The Braga and Panteghini pU and the performance

The imprecision was estimated from IQC monthly data from June to November 2020. The last month of CV was used in this pU assessment. Bias was measured from the KBUDEK EQC program assessment reports from June fo November of 2020 again.

Here are the results for the AU 680:

AU 680 Measurand   Milan Model APS for standard MU, % APS for desirable lab CV% Level 1 CV Level 2 CV Avg  |Bias|
creatinine Biological Variation (2nd best) 2.2% 1.1% 1.65% 2.05% 1.43%
 glucose outcome-based (best)  2.00% 1.00% 3.07% 3.48% 0.60%
 sodium Biological Variation (2nd best)  0.27% 0.14% 3.27% 3.08% 1.64%
 potassium Biological Variation (2nd best)   1.96% 0.98% 2.8% 2.55% 1.44%
 chloride Biological Variation (2nd best)   0.49% 0.25% 3.91% 3.63% 0.83%
 urea Biological Variation (2nd best) 7.05% 3.03% 2.75% 2.50% 1.64%
 alanine aminotransferase Biological Variation (2nd best) 4.65% 2.38% 3.90% 2.81% 5.42%

Does pU Pass or Fail?

When the performance specification is applied to the imprecision measured on this instrument, what is the verdict? Note that the MU and pU are specifications that (mostly) ignore bias. Measurement Uncertainty can't be combined across all the levels if bias exists. So typically the approaches assume (1) either bias is so small ( which is left unspecified) that it can be ignored or (2) the bias varies over the long term, so it can be incorporated as just like another imprecision, or (3) the bias must be eliminated before any of the measurement uncertainty approaches can be applied.

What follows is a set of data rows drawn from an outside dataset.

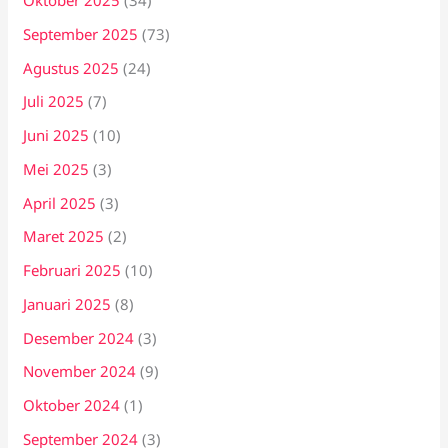
Oktober 2025
(34)
September 2025
(73)
Agustus 2025
(24)
Juli 2025
(7)
Juni 2025
(10)
Mei 2025
(3)
April 2025
(3)
Maret 2025
(2)
Februari 2025
(10)
Januari 2025
(8)
Desember 2024
(3)
November 2024
(9)
Oktober 2024
(1)
September 2024
(3)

Here, we're just going to pretend the bias isn't that important, and see if the imprecision alone can meet the pU goals.

AU 680 Measurand   Milan Model APS for standard MU, % APS for desirable lab CV% Level 1 CV Level 2 CV
creatinine Biological Variation (2nd best) 2.2% 1.1% FAILS FAILS
 glucose outcome-based (best)  2.00% 1.00% FAILS FAILS
 sodium Biological Variation (2nd best)  0.27% 0.14% FAILS FAILS
 potassium Biological Variation (2nd best)   1.96% 0.98% FAILS FAILS
 chloride Biological Variation (2nd best)   0.49% 0.25% FAILS FAILS
 urea Biological Variation (2nd best) 7.05% 3.03% PASSES PASSES
 alanine aminotransferase Biological Variation (2nd best) 4.65% 2.38% FAILS FAILS

Only one assay passes the pU goals here, Urea. And we've seen that happen for multiple instruments now, so we're beginning to think that this goal, perhaps, may be within the realm of possibility. But for the rest of the levels and assays, the performance doesn't meet pU goals. The AU 680 fails 6 out of 7 pU goals.

But this is the fifth look at current performance showing that the majority of assays of the major platforms cannot hit most of the pU performance specifications. If 4 of the major 3 analyzers (Roche, Beckman Coulter, Abbott) are all missing most of these targets, the goals are the problem, not the instruments.